Elpino, esce il leon fuor delle orrende
     Sue selve, e a monti e valli intorno gira,
     E anelando, e ruggendo il furor spira,
     Che in lui, natura, e più la fame accende.
5Trova al fine un destrier, che il pascol prende
     Sì lontani dal pastor, che appena il mira:
     Tosto l’incalza, e vie più acceso d’ira
     L’ugne interna nel dorso, e al suol lo stende.
Spuma egli, ed urla invano, invan percuote
     10L’aria co’ calci, e si dibatte, e freme
     Ch’ei lo lacera, e squarcia a brano a brano.
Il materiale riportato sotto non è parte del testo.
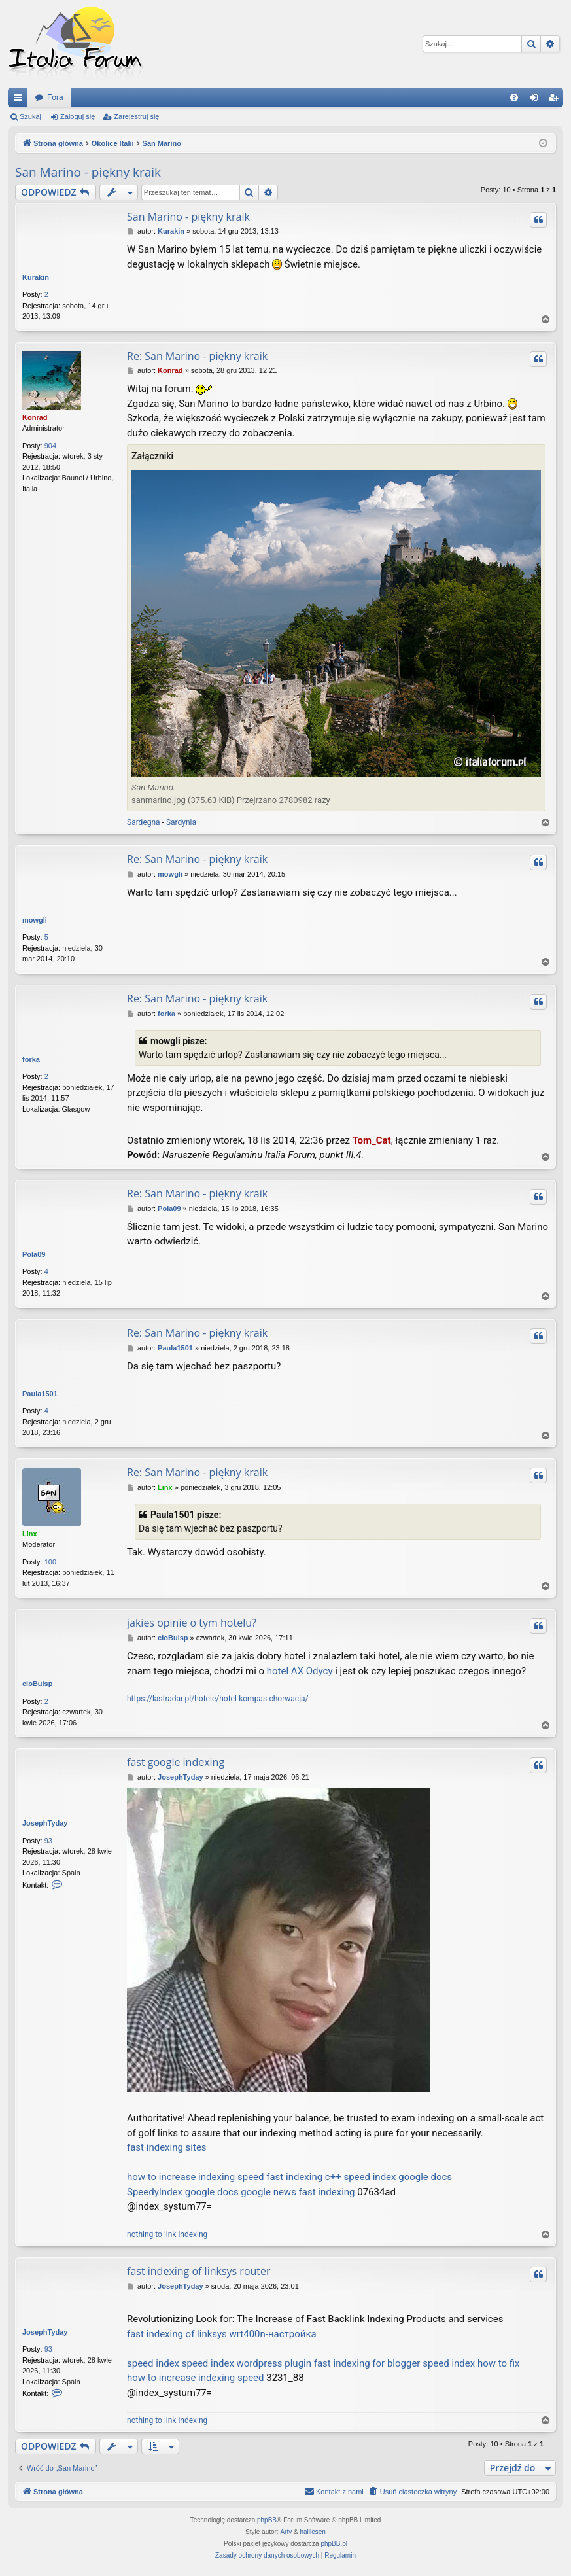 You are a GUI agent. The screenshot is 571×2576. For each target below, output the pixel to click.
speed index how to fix (471, 2363)
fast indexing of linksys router (199, 2271)
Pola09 (33, 1254)
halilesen (312, 2531)
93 (48, 1840)
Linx (29, 1534)
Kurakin (35, 277)
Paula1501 (40, 1394)
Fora (55, 97)
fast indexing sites (167, 2147)
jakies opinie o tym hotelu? (191, 1622)
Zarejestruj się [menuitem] (556, 100)
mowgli (34, 920)
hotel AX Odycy (300, 1671)
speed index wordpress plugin (246, 2363)
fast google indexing (175, 1762)
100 (50, 1562)
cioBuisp (37, 1683)
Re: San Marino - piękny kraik (197, 355)
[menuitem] (514, 97)
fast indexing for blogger (367, 2363)
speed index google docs (397, 2177)
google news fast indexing (298, 2192)
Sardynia (181, 822)
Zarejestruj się (136, 116)
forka (31, 1059)
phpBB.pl (333, 2543)
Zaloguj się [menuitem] (537, 100)
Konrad (35, 417)
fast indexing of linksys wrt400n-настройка (222, 2334)
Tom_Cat (372, 1140)
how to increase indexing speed (195, 2177)
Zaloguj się (77, 116)
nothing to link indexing (167, 2234)
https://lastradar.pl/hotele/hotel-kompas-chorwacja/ (217, 1698)
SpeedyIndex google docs (183, 2192)
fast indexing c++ (303, 2177)
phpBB (267, 2520)
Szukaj (30, 116)
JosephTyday (45, 1823)
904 (50, 446)
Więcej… (20, 100)
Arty (286, 2531)
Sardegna (143, 822)
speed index (153, 2363)
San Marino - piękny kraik (88, 172) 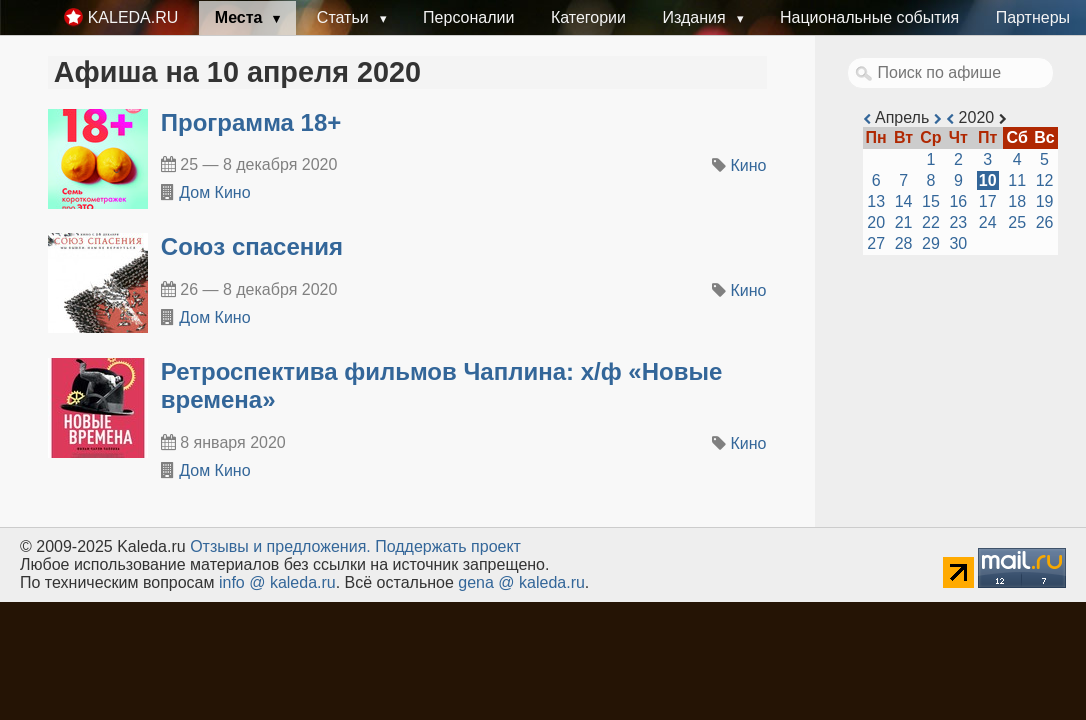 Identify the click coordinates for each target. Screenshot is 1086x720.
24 (988, 222)
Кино (749, 165)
Vedi, ’ve libertà trasse l’insano
     Destriero. Elpin, quel giogo, ch’or ti preme,
     Forse a gran danno tuo date si scuote.


II1


Perchè trarmi, Signor, dal sen materno,
     S’esser dovea, qual mi vedesti ingrato?
     Di quant’onor per te fora mai stato,
     Ch’io mi stessi entro il gran pensiero eterno!
5O perchè almen non far, che a pena entrato
     In questa luce io vi restassi scherno
     Di morte, e fosse il mio nome celato
     Colà tra le più cieche ombre d’Averno?
Che non vedresti a te rivolto l’empio
     10Re degli abissi andar dicendo: questi,
     Che uscì dalle tue mani, or’è mia preda.
Ma se fia mai, la tua mercè, ch’io veda
     Dell’armi sue farsi ruina e scempio,
     O quanti avrai d’intorno inni celeste.